慢病毒滴度值是用于评估转导一定数量靶细胞所需要的病毒数量，所谓病毒滴度即每升溶液中含有的病毒数量。转导单位(TU)即能够感染并整合到细胞内的病毒载体基因组。常规生产的病毒的滴度在2 x 10E8TU/ml之间。

　　下面我们就来聊下几种常见的慢病毒载体滴度的检测方法。传统的慢病毒包装效率检测方法有ELISA法（检测P24蛋白）和Real-time PCR法（检测核酸拷贝数），最近又有了基于胶体金层析技术的半定量检测卡。我们一一介绍。

　　ELISA法检测病毒滴度

　　当通过纯化获得重组慢病毒颗粒后，需要对慢病毒液的浓度或感染活性进行定量检测。一般来说，对于病毒颗粒进行定量主要是通过检测纯化的病毒液中DNA的OD260来检测其病毒含量（Quantitation）；而对于病毒颗粒的滴度检测（Titer），则需要通过传统的克隆成斑试验或者对病毒特异蛋白的免疫反应试验等检测，如：慢病毒外壳蛋白p24的免疫学ELISA方案。p24蛋白是慢病毒外壳中含量最大的标志性蛋白。基于慢病毒p24蛋白的ELISA分析分两种，一种称为传统的p24蛋白ELISA检测（Quantitation Kit (Traditional HIV p24 ELISA)），能检测所有p24蛋白，从而实现对病毒滴度的定量。分为一次96孔板分析和五次96孔板分析，采用ELISA方法，反应灵敏，可检测1 ng/mL HIV p24蛋白，最后分光光度计读取数据。由于病毒颗粒的外壳蛋白p24蛋白是由包装细胞系提供的，因此在使用检测的时候不可避免的会将病毒颗粒本身的p24蛋白与包装细胞系产生的p24蛋白一起检测，造成实验的误差，而较新的Lentivirus Titer Kit(Lentivirus-Associated HIV p24)能分离出包装细胞产生的游离p24蛋白，只检测病毒颗粒表面的p24，因此实验数据更真实准确。
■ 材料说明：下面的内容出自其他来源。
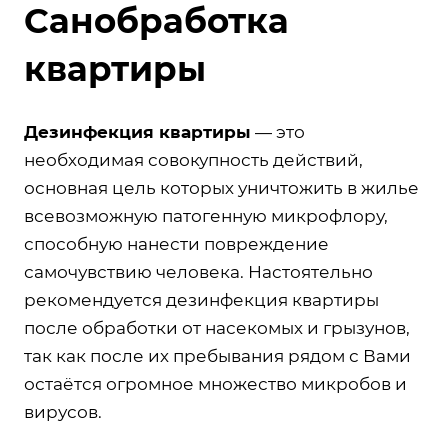
Санобработка
квартиры
Дезинфекция квартиры
— это
необходимая совокупность действий,
основная цель которых уничтожить в жилье
всевозможную патогенную микрофлору,
способную нанести повреждение
самочувствию человека. Настоятельно
рекомендуется дезинфекция квартиры
после обработки от насекомых и грызунов,
так как после их пребывания рядом с Вами
остаётся огромное множество микробов и
вирусов.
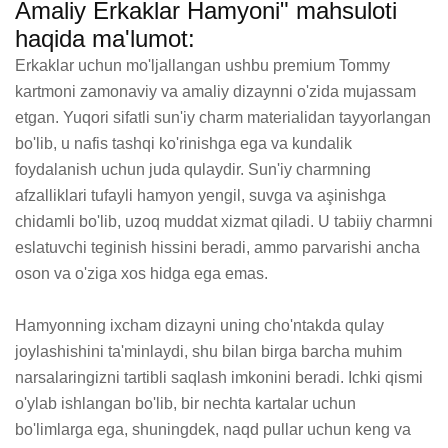
Amaliy Erkaklar Hamyoni" mahsuloti
haqida ma'lumot:
Erkaklar uchun mo'ljallangan ushbu premium Tommy 
kartmoni zamonaviy va amaliy dizaynni o'zida mujassam 
etgan. Yuqori sifatli sun'iy charm materialidan tayyorlangan 
bo'lib, u nafis tashqi ko'rinishga ega va kundalik 
foydalanish uchun juda qulaydir. Sun'iy charmning 
afzalliklari tufayli hamyon yengil, suvga va aşinishga 
chidamli bo'lib, uzoq muddat xizmat qiladi. U tabiiy charmni 
eslatuvchi teginish hissini beradi, ammo parvarishi ancha 
oson va o'ziga xos hidga ega emas.

Hamyonning ixcham dizayni uning cho'ntakda qulay 
joylashishini ta'minlaydi, shu bilan birga barcha muhim 
narsalaringizni tartibli saqlash imkonini beradi. Ichki qismi 
o'ylab ishlangan bo'lib, bir nechta kartalar uchun 
bo'limlarga ega, shuningdek, naqd pullar uchun keng va 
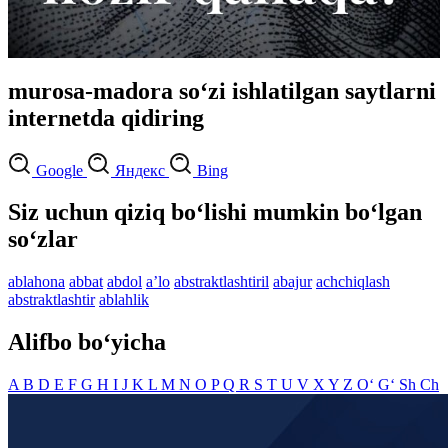
murosa-madora so‘zi ishlatilgan saytlarni
internetda qidiring
Google
Яндекс
Bing
Siz uchun qiziq bo‘lishi mumkin bo‘lgan
so‘zlar
ablahona
abbat
abdol
aʼlo
abstraktlashtiril
abajur
achchiqlash
abstraktlashtir
ablahlik
Alifbo bo‘yicha
A
B
D
E
F
G
H
I
J
K
L
M
N
O
P
Q
R
S
T
U
V
X
Y
Z
O‘
G‘
Sh
Ch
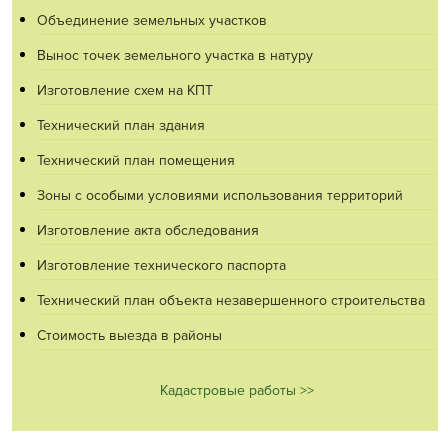
Объединение земельных участков
Вынос точек земельного участка в натуру
Изготовление схем на КПТ
Технический план здания
Технический план помещения
Зоны с особыми условиями использования территорий
Изготовление акта обследования
Изготовление технического паспорта
Технический план объекта незавершенного строительства
Стоимость выезда в районы
Кадастровые работы >>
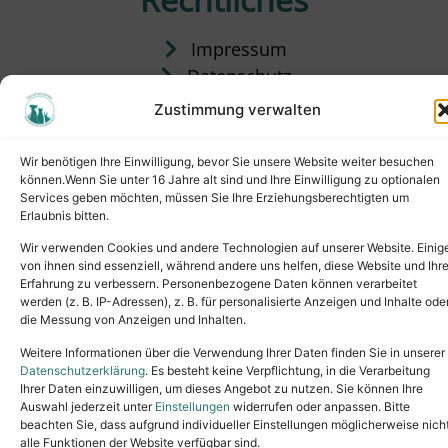
Impressum
Datenschutz
Satzung
Zustimmung verwalten
Vermittlung & Gebühren
Wir benötigen Ihre Einwilligung, bevor Sie unsere Website weiter besuchen
können.Wenn Sie unter 16 Jahre alt sind und Ihre Einwilligung zu optionalen
Services geben möchten, müssen Sie Ihre Erziehungsberechtigten um
Erlaubnis bitten.
Wir verwenden Cookies und andere Technologien auf unserer Website. Einig
von ihnen sind essenziell, während andere uns helfen, diese Website und Ihr
Erfahrung zu verbessern. Personenbezogene Daten können verarbeitet
werden (z. B. IP-Adressen), z. B. für personalisierte Anzeigen und Inhalte ode
die Messung von Anzeigen und Inhalten.
Tel.: (02631) 55356
buero@tierheim-neuwied.de
Weitere Informationen über die Verwendung Ihrer Daten finden Sie in unserer
Ludwigshof 1, 56567 Neuwied
Datenschutzerklärung
. Es besteht keine Verpflichtung, in die Verarbeitung
Ihrer Daten einzuwilligen, um dieses Angebot zu nutzen. Sie können Ihre
Copyright © 2024. All rights reserved.
Auswahl jederzeit unter
Einstellungen
widerrufen oder anpassen. Bitte
beachten Sie, dass aufgrund individueller Einstellungen möglicherweise nich
alle Funktionen der Website verfügbar sind.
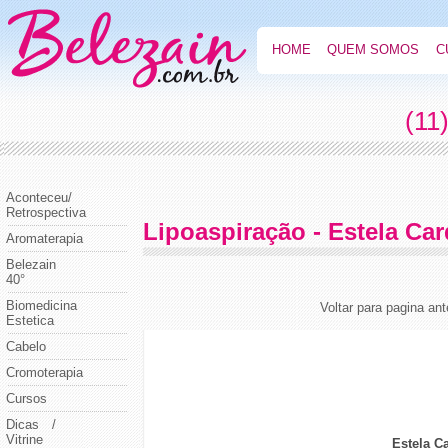
HOME
QUEM SOMOS
C
(11
Aconteceu/
Retrospectiva
Lipoaspiração - Estela Ca
Aromaterapia
Belezain
40°
Biomedicina
Voltar para pagina ant
Estetica
Cabelo
Cromoterapia
Cursos
Dicas /
Vitrine
Estela C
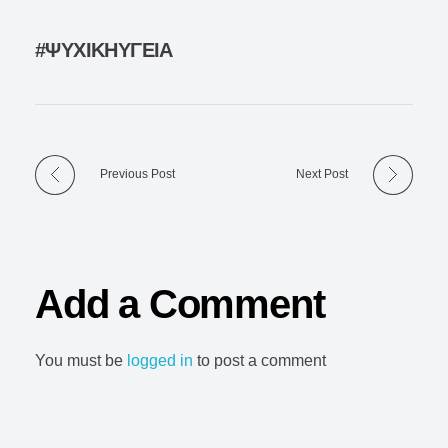
#ΨΥΧΙΚΗΥΓΕΙΑ
Previous Post
Next Post
Add a Comment
You must be
logged in
to post a comment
分为一次96孔板分析和五次96孔板分析，采用ELISA方法，反应灵敏，可检测1 ng /mL HIV p24蛋白，最后分光光度计读取数据。

　　Real-time PCR法检测病毒滴度

　　慢病毒感染靶细胞的感染效率可以通过Real-time PCR检测靶细胞中的慢病毒载体拷贝数来测算。所谓Real-Time PCR技术，是指在PCR反应体系中加入荧光基团，利用荧光信号累积实时监测整个PCR进程，最后通过标准曲线对未知模板进行定量分析的方法。利用荧光信号的变化实时检测PCR扩增反应中每一个循环扩增产物量的变化，通过Ct值和标准曲线的分析对起始模板进行定量分析。real-time PCR技术即实时荧光定量PCR避免了传统PCR以终产物监测定量产生的偏差，提高实验的重复性。该技术已经被广泛用于监测细胞mRNA表达量的变化;比较不同组织的mRNA表达差异;验证基因芯片，siRNA干扰的实验结果。

　　胶体金检测卡检测病毒滴度

　　基于胶体金层析技术的慢病毒载体滴度半定量快速检测卡可用于慢病毒载体和假病毒包装效率的快速评估。在一定的检测范围内，检测线颜色的深浅与P24浓度呈正相关，通过比色卡比较，可以半定量待检样品中P24浓度，并大致估算慢病毒滴度。